Note that the vanilla Azuma's inequality requires symmetric bounds on martingale increments, i.e. $-c_{t}\leq X_{t}-X_{t-1}\leq c_{t}$ . So, if known bound is asymmetric, e.g. $a_{t}\leq X_{t}-X_{t-1}\leq b_{t}$ , to use Azuma's inequality, one need to choose $c_{t}=\max(|a_{t}|,|b_{t}|)$ which might be a waste of information on the boundedness of $X_{t}-X_{t-1}$ . However, this issue can be resolved and one can obtain a tighter probability bound with the following general form of Azuma's inequality.

Statement

Let $\left\{X_{0},X_{1},\cdots \right\}$ be a martingale (or supermartingale) with respect to filtration $\left\{{\mathcal {F}}_{0},{\mathcal {F}}_{1},\cdots \right\}$ . Assume there are predictable processes $\left\{A_{0},A_{1},\cdots \right\}$ and $\left\{B_{0},B_{1},\dots \right\}$ with respect to $\left\{{\mathcal {F}}_{0},{\mathcal {F}}_{1},\cdots \right\}$ , i.e. for all $t$ , $A_{t},B_{t}$ are ${\mathcal {F}}_{t-1}$ -measurable, and constants $0<c_{1},c_{2},\cdots <\infty$ such that

A_{t}\leq X_{t}-X_{t-1}\leq B_{t}\quad {\text{and}}\quad B_{t}-A_{t}\leq c_{t}

almost surely.
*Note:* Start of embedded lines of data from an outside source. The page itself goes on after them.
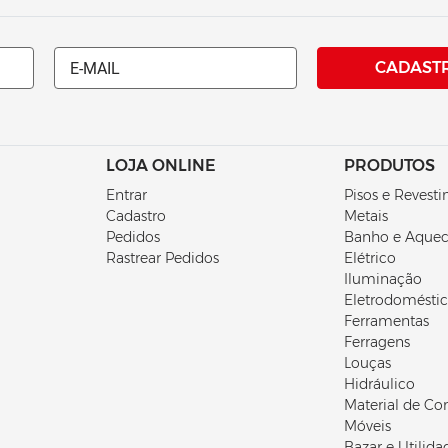
Whatsapp
 E-mail
CADAST
LOJA ONLINE
PRODUTOS
Entrar
Pisos e Revest
Cadastro
Metais
Pedidos
Banho e Aque
Rastrear Pedidos
Elétrico
Iluminação
Eletrodomésti
Ferramentas
Ferragens
Louças
Hidráulico
Material de Co
Móveis
Bazar e Utilida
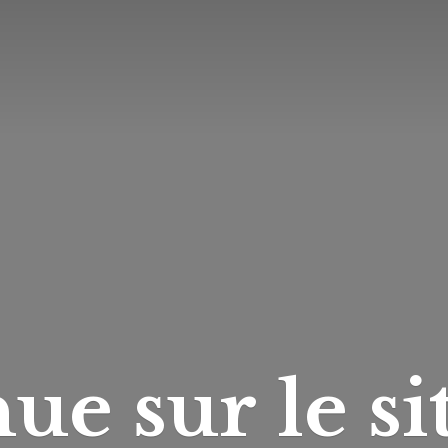
ue sur le si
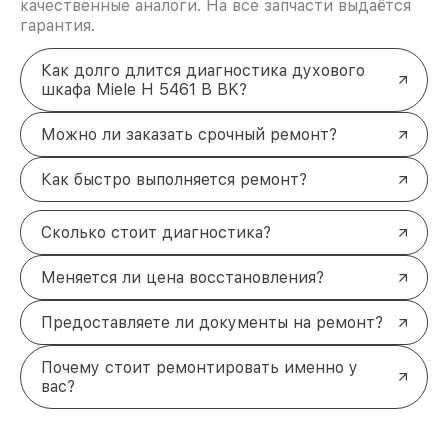
качественные аналоги. На все запчасти выдаётся
гарантия.
Как долго длится диагностика духового
шкафа Miele H 5461 В BK?
Можно ли заказать срочный ремонт?
Как быстро выполняется ремонт?
Сколько стоит диагностика?
Меняется ли цена восстановления?
Предоставляете ли документы на ремонт?
Почему стоит ремонтировать именно у
вас?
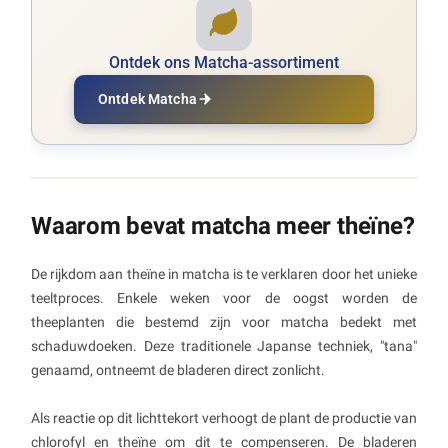
Ontdek ons Matcha-assortiment
Ontdek Matcha
Waarom bevat matcha meer theïne?
De rijkdom aan theïne in matcha is te verklaren door het unieke
teeltproces. Enkele weken voor de oogst worden de
theeplanten die bestemd zijn voor matcha bedekt met
schaduwdoeken. Deze traditionele Japanse techniek, "tana"
genaamd, ontneemt de bladeren direct zonlicht.
Als reactie op dit lichttekort verhoogt de plant de productie van
chlorofyl en theïne om dit te compenseren. De bladeren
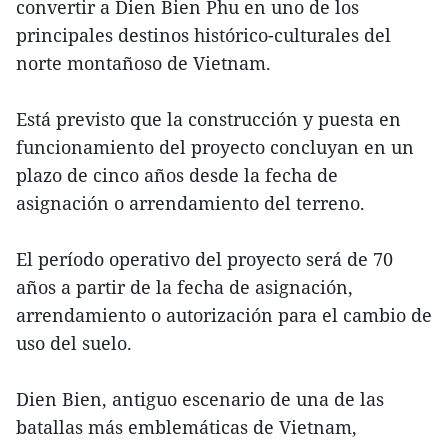
convertir a Dien Bien Phu en uno de los
principales destinos histórico-culturales del
norte montañoso de Vietnam.
Está previsto que la construcción y puesta en
funcionamiento del proyecto concluyan en un
plazo de cinco años desde la fecha de
asignación o arrendamiento del terreno.
El período operativo del proyecto será de 70
años a partir de la fecha de asignación,
arrendamiento o autorización para el cambio de
uso del suelo.
Dien Bien, antiguo escenario de una de las
batallas más emblemáticas de Vietnam,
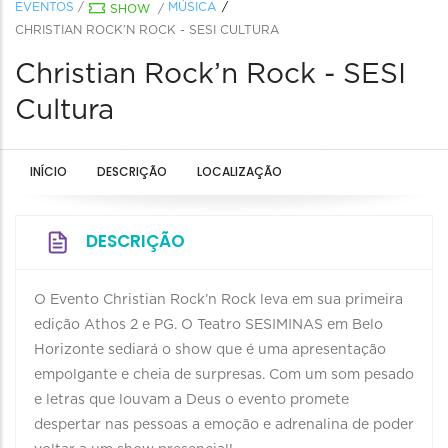
EVENTOS
/
MÚSICA
SHOW
/
CHRISTIAN ROCK’N ROCK - SESI CULTURA
Christian Rock’n Rock - SESI
Cultura
INÍCIO
DESCRIÇÃO
LOCALIZAÇÃO
DESCRIÇÃO
O Evento Christian Rock’n Rock leva em sua primeira
edição Athos 2 e PG. O Teatro SESIMINAS em Belo
Horizonte sediará o show que é uma apresentação
empolgante e cheia de surpresas. Com um som pesado
e letras que louvam a Deus o evento promete
despertar nas pessoas a emoção e adrenalina de poder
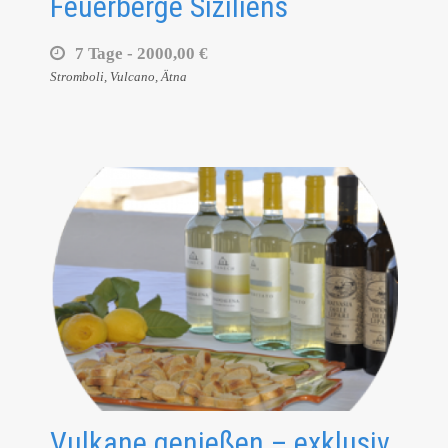
Feuerberge Siziliens
7 Tage -
2000,00 €
Stromboli, Vulcano, Ätna
Vulkane genießen – exklusiv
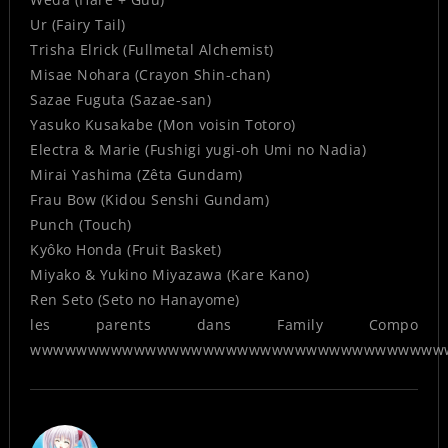
Ur (Fairy Tail)
Trisha Elrick (Fullmetal Alchemist)
Misae Nohara (Crayon Shin-chan)
Sazae Fuguta (Sazae-san)
Yasuko Kusakabe (Mon voisin Totoro)
Electra & Marie (Fushigi yugi-oh Umi no Nadia)
Mirai Yashima (Zêta Gundam)
Frau Bow (Kidou Senshi Gundam)
Punch (Touch)
Kyôko Honda (Fruit Basket)
Miyako & Yukino Miyazawa (Kare Kano)
Ren Seto (Seto no Hanayome)
les parents dans Family Compo
wwwwwwwwwwwwwwwwwwwwwwwwwwwwwwwwwwww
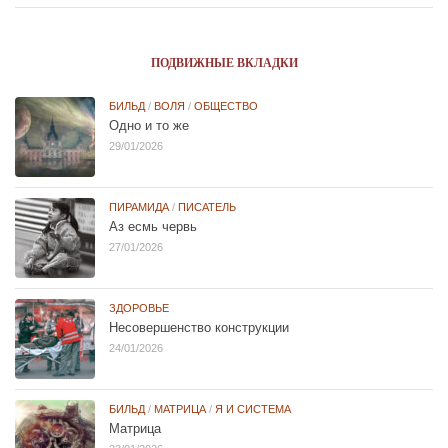
ПОДВИЖНЫЕ ВКЛАДКИ
БИЛЬД
/
ВОЛЯ
/
ОБЩЕСТВО
Одно и то же
29/01/2026
ПИРАМИДА
/
ПИСАТЕЛЬ
Аз есмь червь
27/01/2026
ЗДОРОВЬЕ
Несовершенство конструкции
24/01/2026
БИЛЬД
/
МАТРИЦА
/
Я И СИСТЕМА
Матрица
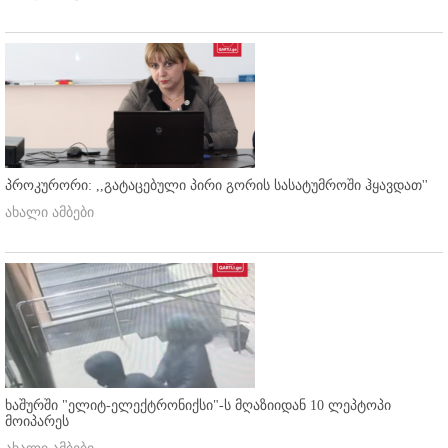
პროკურორი: ,,გატაცებული პირი გორის სასატუმროში ჰყავდათ''
ახალი ამბები
ხაშურში "ელიტ-ელექტრონიქსი"-ს მღაზიიდან 10 ლეპტოპი
მოიპარეს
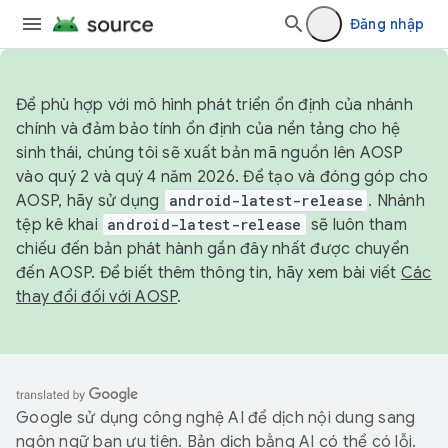
Đăng nhập
Để phù hợp với mô hình phát triển ổn định của nhánh
chính và đảm bảo tính ổn định của nền tảng cho hệ
sinh thái, chúng tôi sẽ xuất bản mã nguồn lên AOSP
vào quý 2 và quý 4 năm 2026. Để tạo và đóng góp cho
AOSP, hãy sử dụng
android-latest-release
. Nhánh
tệp kê khai
android-latest-release
sẽ luôn tham
chiếu đến bản phát hành gần đây nhất được chuyển
đến AOSP. Để biết thêm thông tin, hãy xem bài viết
Các
thay đổi đối với AOSP
.
Google sử dụng công nghệ AI để dịch nội dung sang
ngôn ngữ bạn ưu tiên. Bản dịch bằng AI có thể có lỗi.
Then for all $\epsilon >0$ ,

{\text{P}}(X_{n}-X_{0}\geq \epsilon )\leq \exp \left(-{\frac {2\epsilon ^{2}}{\sum _{t=1}^{n}c_{t}^{2}}}\right).

Since a submartingale is a supermartingale with signs reversed, we have if instead $\left\{X_{0},X_{1},\dots \right\}$ is a martingale (or submartingale),

{\text{P}}(X_{n}-X_{0}\leq -\epsilon )\leq \exp \left(-{\frac {2\epsilon ^{2}}{\sum _{t=1}^{n}c_{t}^{2}}}\right).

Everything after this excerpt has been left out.